Considering Your Options

We know and expect you to shop around. Not only is there the financial commitment of purchasing a Diabetic Alert Dog but for goodness sakes a life your life or family members life depends on this dog. What a responsibility that is and sadly at this time the US Government requires no standards, no expectations of what a Service Animals training looks like. Moreover, there is no license or certificate that is recognized by the Dept of Justice. It is worth mentioning that we are working with US Representative Mike Bost and others who previously worked on the PAWs Act to provide funding for Research for Diabetic Alert Dogs with the intentions to have medicare pay for them. From there our hope is Medicare applies pressure to have standards written with our help. Politics and Washington unfortunately aren’t as straightforward as we are but we will continue to fight!

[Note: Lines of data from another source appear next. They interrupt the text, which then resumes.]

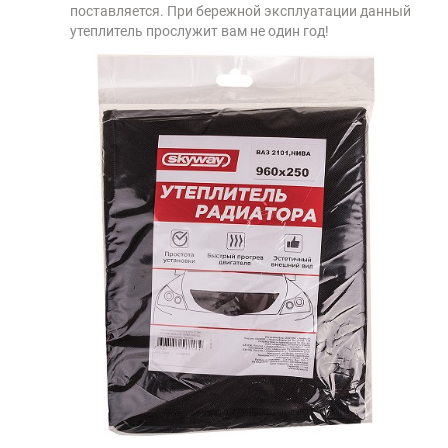
поставляется. При бережной эксплуатации данный
утеплитель прослужит вам не один год!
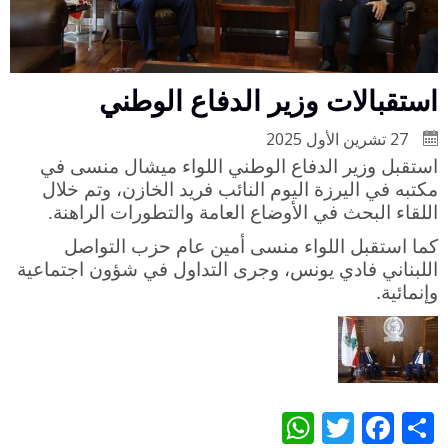
استقبالات وزير الدفاع الوطني
27 تشرين الأول 2025
استقبل وزير الدفاع الوطني اللواء ميشال منسى في
مكتبه في اليرزة اليوم النائب فريد الخازن، وتم خلال
اللقاء البحث في الأوضاع العامة والتطورات الراهنة
.
كما استقبل اللواء منسى أمين عام حزب التواصل
اللبناني فادي يونس، وجرى التداول في شؤون اجتماعية
وإنمائية.
WhatsApp
Twitter
Facebook
Share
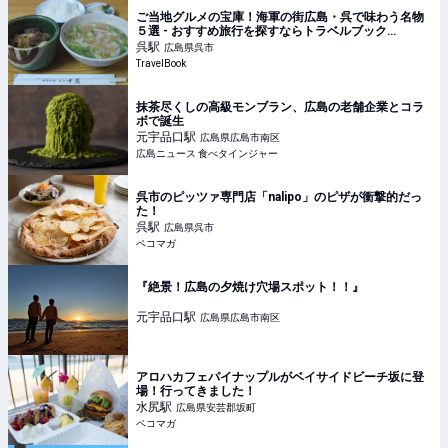
ご当地グルメの宝庫！海軍の街広島・呉で味わう名物
５選 - おすすめ旅行を探すならトラベルブック
(TravelBook)
呉
駅
広島県呉市
TravelBook
抹茶尽くしの高級モンブラン、広島の老舗企業とコラ
ボで誕生
元宇品口
駅
広島県広島市南区
広島ニュース 食べタインジャー
呉市のピッツァ専門店「nalipo」のピザが衝撃的だっ
た！
呉
駅
広島県呉市
ペコマガ
『絶景！広島の夕焼け穴場スポット！！』
元宇品口
駅
広島県広島市南区
アロハカフェパイナップルがベイサイドビーチ坂に登
場！行ってきました！
水尻
駅
広島県安芸郡坂町
ペコマガ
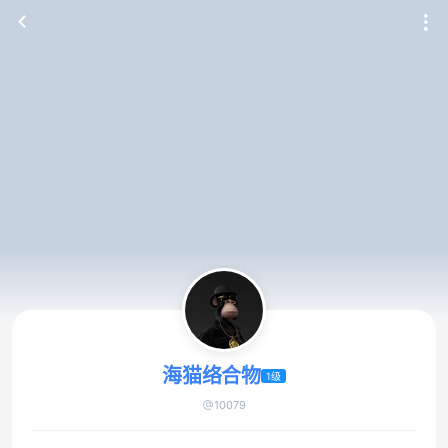
海猫络合物
1级
10079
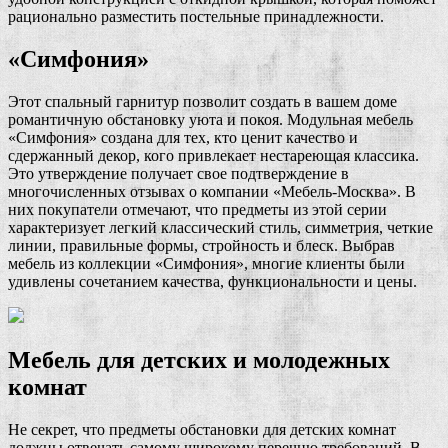
рационально разместить постельные принадлежности.
«Симфония»
Этот спальный гарнитур позволит создать в вашем доме
романтичную обстановку уюта и покоя. Модульная мебель
«Симфония» создана для тех, кто ценит качество и
сдержанный декор, кого привлекает нестареющая классика.
Это утверждение получает свое подтверждение в
многочисленных отзывах о компании «Мебель-Москва». В
них покупатели отмечают, что предметы из этой серии
характеризует легкий классический стиль, симметрия, четкие
линии, правильные формы, стройность и блеск. Выбрав
мебель из коллекции «Симфония», многие клиенты были
удивлены сочетанием качества, функциональности и цены.
Мебель для детских и молодежных
комнат
Не секрет, что предметы обстановки для детских комнат
должны отвечать самому широкому перечню требований. В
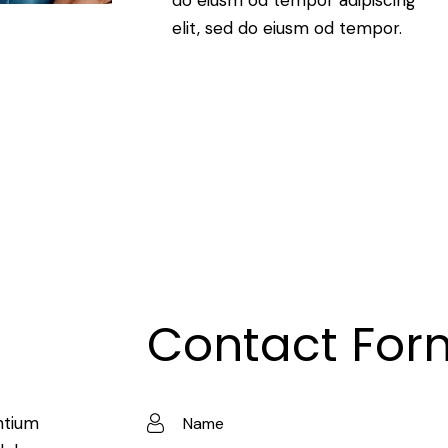
elit, sed do eiusm od tempor.
Contact For
ntium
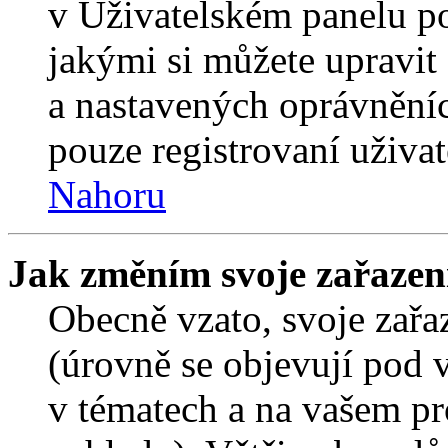
v Uživatelském panelu p
jakými si můžete upravit 
a nastavených oprávněníc
pouze registrovaní uživat
Nahoru
Jak změním svoje zařazen
Obecně vzato, svoje zař
(úrovně se objevují pod
v tématech a na vašem pro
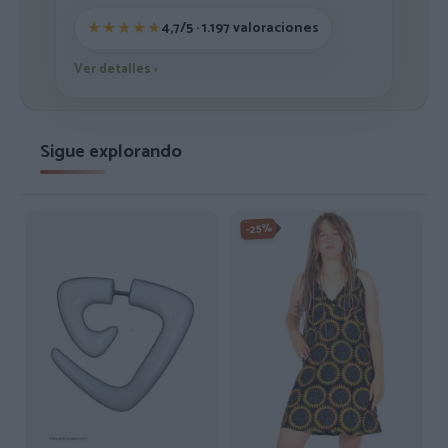
4,7/5 · 1.197 valoraciones
Ver detalles
›
Sigue explorando
-25%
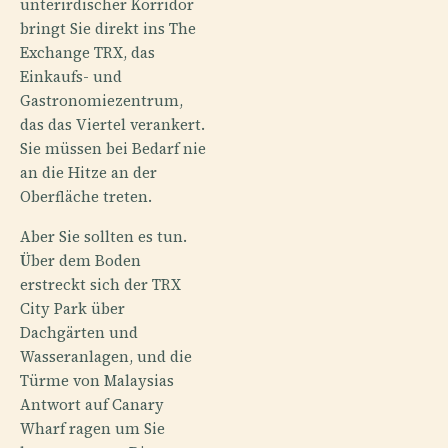
unterirdischer Korridor
bringt Sie direkt ins The
Exchange TRX, das
Einkaufs- und
Gastronomiezentrum,
das das Viertel verankert.
Sie müssen bei Bedarf nie
an die Hitze an der
Oberfläche treten.
Aber Sie sollten es tun.
Über dem Boden
erstreckt sich der TRX
City Park über
Dachgärten und
Wasseranlagen, und die
Türme von Malaysias
Antwort auf Canary
Wharf ragen um Sie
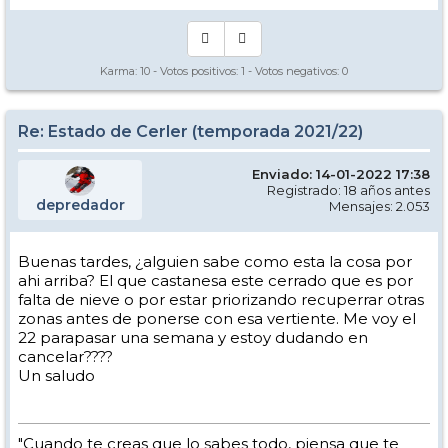
Karma:
10
- Votos positivos:
1
- Votos negativos:
0
Re: Estado de Cerler (temporada 2021/22)
Enviado: 14-01-2022 17:38
Registrado: 18 años antes
depredador
Mensajes: 2.053
Buenas tardes, ¿alguien sabe como esta la cosa por
ahi arriba? El que castanesa este cerrado que es por
falta de nieve o por estar priorizando recuperrar otras
zonas antes de ponerse con esa vertiente. Me voy el
22 parapasar una semana y estoy dudando en
cancelar????
Un saludo
"Cuando te creas que lo sabes todo, piensa que te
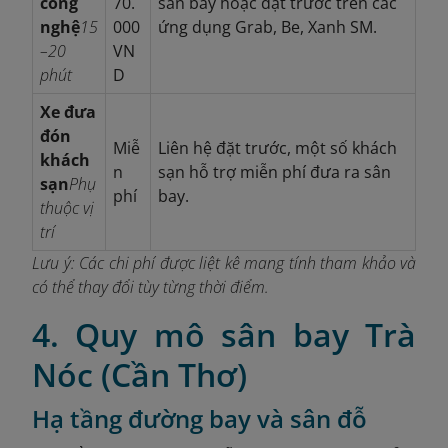
công
70.
sân bay hoặc đặt trước trên các
nghệ
15
000
ứng dụng Grab, Be, Xanh SM.
–20
VN
phút
D
Xe đưa
đón
Miễ
Liên hệ đặt trước, một số khách
khách
n
sạn hỗ trợ miễn phí đưa ra sân
sạn
Phụ
phí
bay.
thuộc vị
trí
Lưu ý: Các chi phí được liệt kê mang tính tham khảo và
có thể thay đổi tùy từng thời điểm.
4. Quy mô sân bay Trà
Nóc (Cần Thơ)
Hạ tầng đường bay và sân đỗ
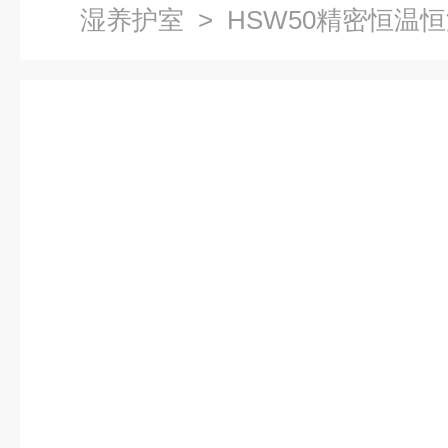
湿养护室
> HSW50精密恒温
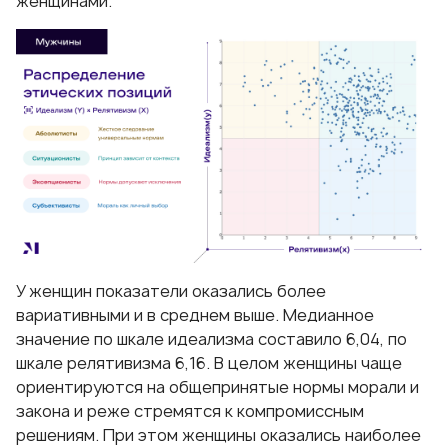
женщинами.
У женщин показатели оказались более
вариативными и в среднем выше. Медианное
значение по шкале идеализма составило 6,04, по
шкале релятивизма 6,16. В целом женщины чаще
ориентируются на общепринятые нормы морали и
закона и реже стремятся к компромиссным
решениям. При этом женщины оказались наиболее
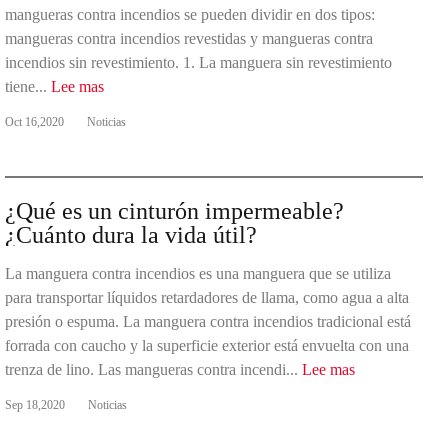
mangueras contra incendios se pueden dividir en dos tipos:
mangueras contra incendios revestidas y mangueras contra
incendios sin revestimiento. 1. La manguera sin revestimiento
tiene...
Lee mas
Oct 16,2020
Noticias
¿Qué es un cinturón impermeable?
¿Cuánto dura la vida útil?
La manguera contra incendios es una manguera que se utiliza
para transportar líquidos retardadores de llama, como agua a alta
presión o espuma. La manguera contra incendios tradicional está
forrada con caucho y la superficie exterior está envuelta con una
trenza de lino. Las mangueras contra incendi...
Lee mas
Sep 18,2020
Noticias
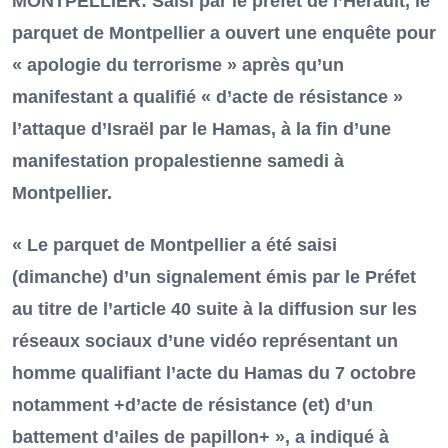
MONTPELLIER: Saisi par le préfet de l’Hérault, le
parquet de Montpellier a ouvert une enquête pour
« apologie du terrorisme » après qu’un
manifestant a qualifié « d’acte de résistance »
l’attaque d’Israël par le Hamas, à la fin d’une
manifestation propalestienne samedi à
Montpellier.
« Le parquet de Montpellier a été saisi
(dimanche) d’un signalement émis par le Préfet
au titre de l’article 40 suite à la diffusion sur les
réseaux sociaux d’une vidéo représentant un
homme qualifiant l’acte du Hamas du 7 octobre
notamment +d’acte de résistance (et) d’un
battement d’ailes de papillon+ », a indiqué à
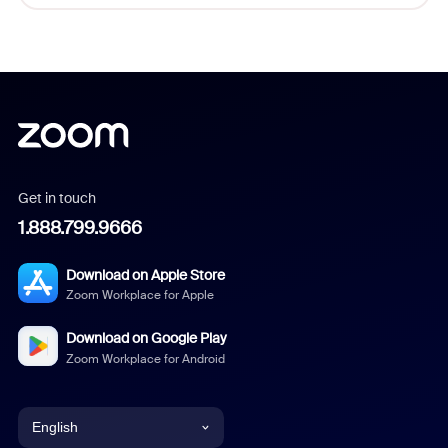
Get in touch
1.888.799.9666
Download on Apple Store
Zoom Workplace for Apple
Download on Google Play
Zoom Workplace for Android
English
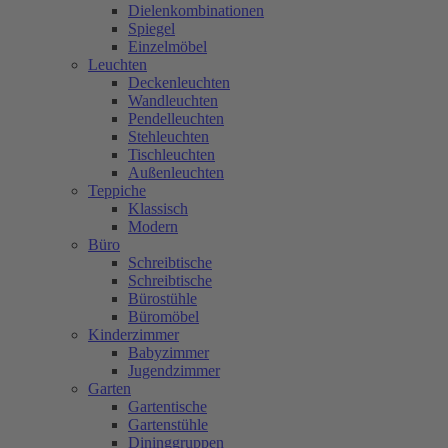
Dielenkombinationen
Spiegel
Einzelmöbel
Leuchten
Deckenleuchten
Wandleuchten
Pendelleuchten
Stehleuchten
Tischleuchten
Außenleuchten
Teppiche
Klassisch
Modern
Büro
Schreibtische
Schreibtische
Bürostühle
Büromöbel
Kinderzimmer
Babyzimmer
Jugendzimmer
Garten
Gartentische
Gartenstühle
Dininggruppen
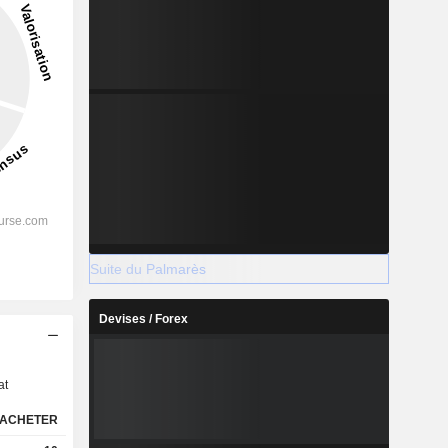
Suite du Palmarès
Devises / Forex
s
at
ACHETER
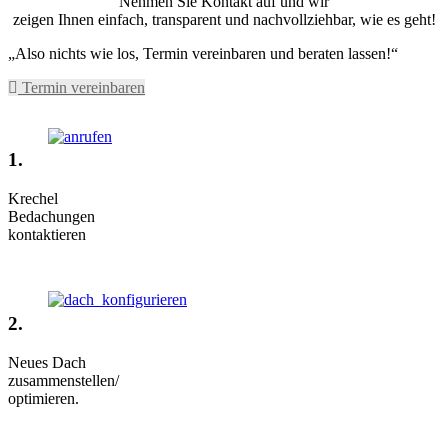
Nehmen Sie Kontakt auf und wir
zeigen Ihnen einfach, transparent und nachvollziehbar, wie es geht!
„Also nichts wie los, Termin vereinbaren und beraten lassen!“
Termin vereinbaren
1.
Krechel
Bedachungen
kontaktieren
2.
Neues Dach
zusammenstellen/
optimieren.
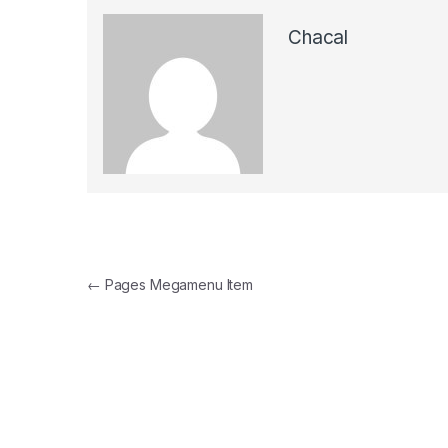
Chacal
Navegação de Post
←
Pages Megamenu Item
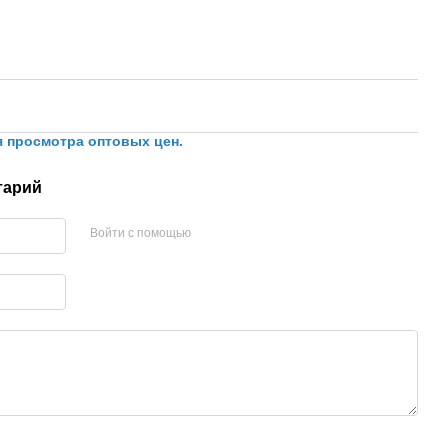
я просмотра оптовых цен.
тарий
Войти с помощью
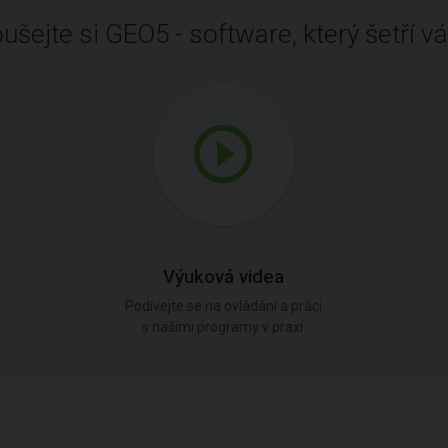
ušejte si GEO5 - software, který šetří vá
Výuková videa
Podívejte se na ovládání a práci
s našimi programy v praxi.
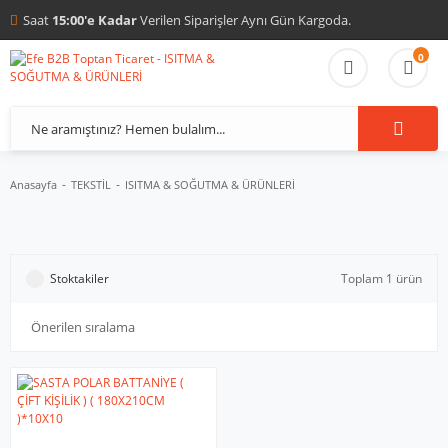
Saat
15:00'e Kadar
Verilen Siparişler Aynı Gün Kargoda.
0
Anasayfa
TEKSTİL
ISITMA & SOĞUTMA & ÜRÜNLERİ
Stoktakiler
Toplam 1 ürün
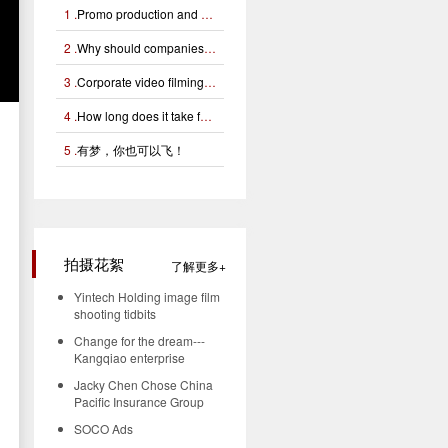
1 .
Promo production and notes
2 .
Why should companies make promotional videos?
3 .
Corporate video filming how to make good use of light
4 .
How long does it take for corporate video production?
5 .
有梦，你也可以飞！
拍摄花絮
了解更多
Yintech Holding image film
shooting tidbits
Change for the dream---
Kangqiao enterprise
Jacky Chen Chose China
Pacific Insurance Group
SOCO Ads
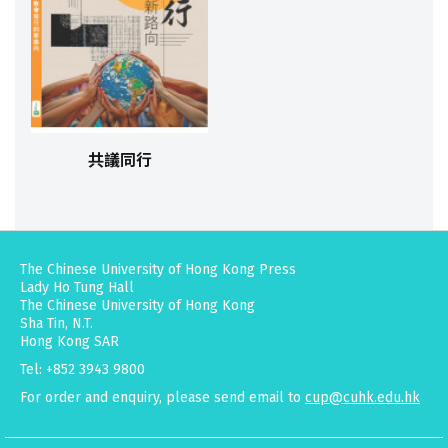
共議同行
The Chinese University of Hong Kong Press
Lady Ho Tung Hall
The Chinese University of Hong Kong
Sha Tin, N.T.
Hong Kong SAR
Tel: +852 3943 9800
For order and enquiry, please send email to
cup@cuhk.edu.hk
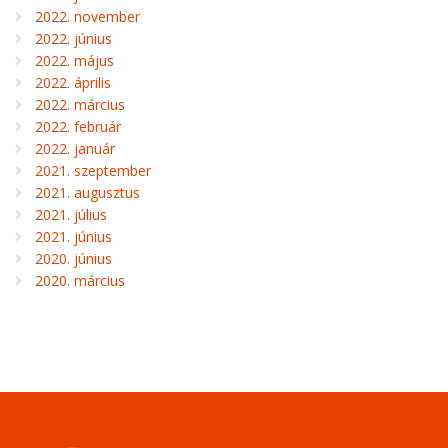
2022. november
2022. június
2022. május
2022. április
2022. március
2022. február
2022. január
2021. szeptember
2021. augusztus
2021. július
2021. június
2020. június
2020. március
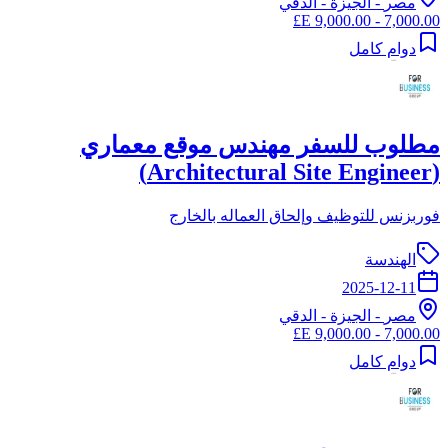
مصر
-
الجيزة
- الدقي
7,000.00 - 9,000.00 E£
دوام كامل
مطلوب للسفر مهندس موقع معماري
(Architectural Site Engineer)
فوربزنس للتوظيف وإلحاق العماله بالخارج
الهندسة
2025-12-11
مصر
-
الجيزة
- الدقي
7,000.00 - 9,000.00 E£
دوام كامل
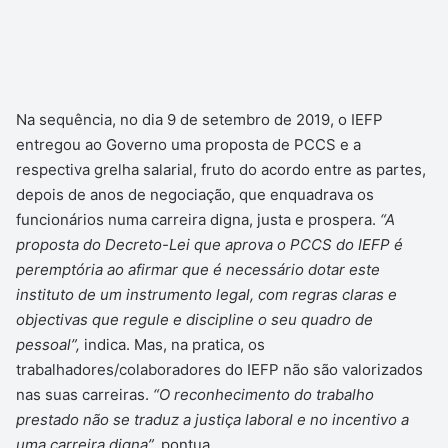
Na sequência, no dia 9 de setembro de 2019, o IEFP
entregou ao Governo uma proposta de PCCS e a
respectiva grelha salarial, fruto do acordo entre as partes,
depois de anos de negociação, que enquadrava os
funcionários numa carreira digna, justa e prospera.
“A
proposta do Decreto-Lei que aprova o PCCS do IEFP é
peremptória ao afirmar que é necessário dotar este
instituto de um instrumento legal, com regras claras e
objectivas que regule e discipline o seu quadro de
pessoal”,
indica. Mas, na pratica, os
trabalhadores/colaboradores do IEFP não são valorizados
nas suas carreiras.
“O reconhecimento do trabalho
prestado não se traduz a justiça laboral e no incentivo a
uma carreira digna”,
pontua.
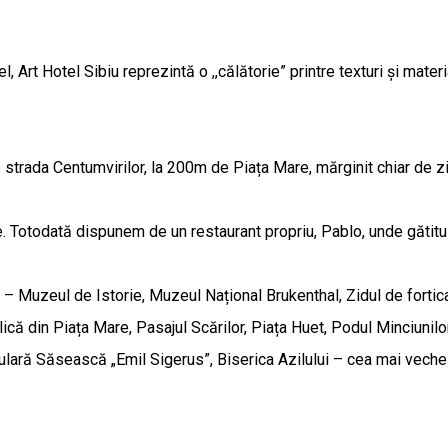
, Art Hotel Sibiu reprezintă o ,,călătorie” printre texturi și mate
 strada Centumvirilor, la 200m de Piața Mare, mărginit chiar de zid
. Totodată dispunem de un restaurant propriu, Pablo, unde gătitul
– Muzeul de Istorie, Muzeul Național Brukenthal, Zidul de fortica
ă din Piața Mare, Pasajul Scărilor, Piața Huet, Podul Minciunilor
ară Săsească „Emil Sigerus”, Biserica Azilului – cea mai veche b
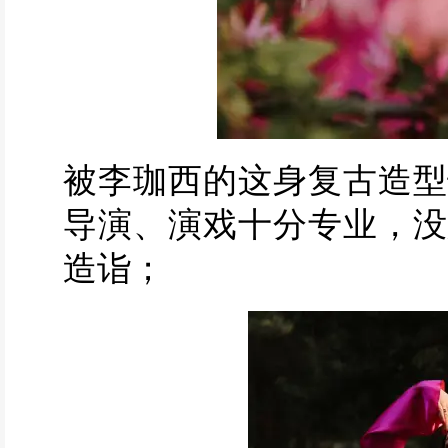
被李珈西的这身复古造型
导演、演戏十分专业，没
造诣；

Things to look for and Red Flags

  1. The Dogs, a trainer, is only as good as the genetics and animal in front of them. Sure one can get lucky a few times but if they do not have an immediate plan to source an animal and have a working history with the breed and know the lineage characteristics such as drive and temperament this is a huge RED FLAG. On the contrary if they can go into detail on this you’re already 50% of the way there!
  2. Communication, at the end of the day communication is everything. From day one communication must be clear and consistent. Now that being said, most dog trainers didn’t become dog trainers because they chose to right from the beginning we are a breed of our own. Some will communicate more often the others during the training process or sales process but what we are looking for here is that you fully understand and jive with your point of contact.
  3. Is training done in house or satellite locations and if done off site is there an accountability system in play for trainers. It would not be hard to pay a low end trainer eight thousand dollars to train a random dog for six months, slap a really good contract together that is lawsuit proof and then upcharge 100-200%. Yes, this statement will rub some kennels the wrong way but honestly we don’t care. We care that you look for this red flag.
  4. Commitment, what does the after care program look like? What does their word mean to you? In this day and age long gone or handshakes but in the dog world they still can exist if you find the right trainer. Still there are trainers who are honorable and do it for the right reasons. Trust your gut, if you don’t feel comfortable don’t do it! They and we are not the only fish in the sea!
  5. Lastly, we would encourage you to consider teaching ability after all if the service dog does not work properly for you because you did not learn enough or do not understand what you're supposed to be doing then how can it be a service dog. The trainer must be able to not train the dog but also teach you in an effective way on how to keep the standard that is expected.

10 Quick Questions to Ask

We will not give you the answers to look for. We want you to feel comfortable with the answer whatever it may be. If you feel uncomfortable with the answer then as we said before trust your gut!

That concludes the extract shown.